Benefits and Drawbacks

Benefits

The Command Pattern provides loose coupling between objects that invoke actions and those that perform them. The invoker doesn’t need to know the details of how operations execute—it simply triggers commands through a consistent interface.

The pattern supports extensibility: adding new commands doesn’t require modifying existing code. You create new ConcreteCommand classes that implement the Command interface, and the invoker works with them automatically.

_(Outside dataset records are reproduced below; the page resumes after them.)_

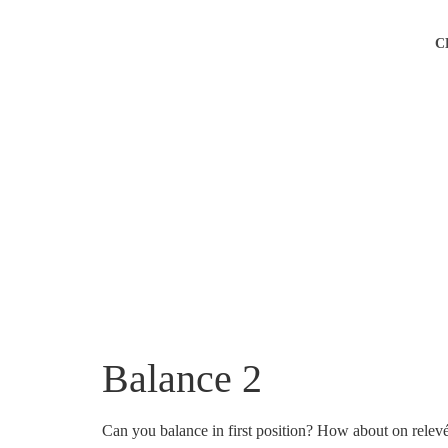
C
Balance 2
Can you balance in first position? How about on relev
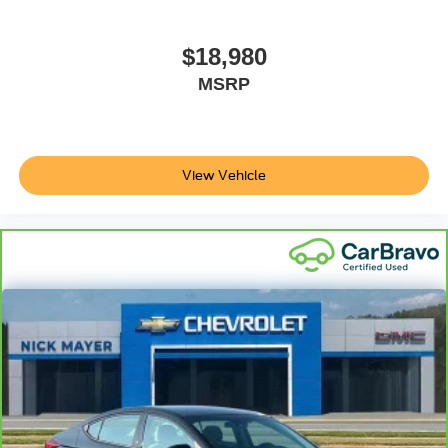
controls. The driver and front passenger can set their
individual preference so no one has to settle for the
unhappy medium. Find your own comfort zone with
$18,980
dual zone front climate controls.
MSRP
Rear seats fixed or removable
: Fixed rear seats
Fold forward seatback - Down for whatever. Sometimes
you need a little more room for your cargo and fold
forward seatback makes it easy to get it. With very little
View Vehicle
effort the seatback rests on the cushion for quick and
simple space gains. With fold forward seatback, it all
fits.
Power 2-way passenger lumbar - It’s got their back.
How your passengers feel while riding around is just
as important as how the car drives. Enhance their
comfort with this power 2-way passenger lumbar. Your
passenger simply sets it to the support they want for
their lower back, and it will reduce the strain they would
feel otherwise. Power 2-way passenger lumbar
supports your passengers for a better experience.
Front seat center armrest - comfort in the middle
ground. There’s room for two to relax with front seat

Testing becomes easier because you can mock commands and verify that the invoker calls them correctly. Each command can be tested in isolation.

Drawbacks

The pattern introduces additional complexity with multiple classes for what might be simple function calls. For straightforward operations, this abstraction layer adds unnecessary overhead.

Each command must store sufficient information to execute and undo itself. This can increase memory usage, especially for commands that need to store large amounts of state.

The pattern requires careful design to ensure commands remain focused and cohesive. Commands that try to do too much become difficult to maintain and test.

When to Use

Consider the Command Pattern when you need to parameterize objects with actions, queue operations for later execution, implement undo/redo functionality, or support macro operations. The pattern shines in applications where operations need to be logged, reversed, or executed conditionally based on runtime factors.

For simple scenarios with direct object interactions, the additional abstraction may not be worth the complexity. Evaluate your specific requirements before deciding whether the Command Pattern fits your needs.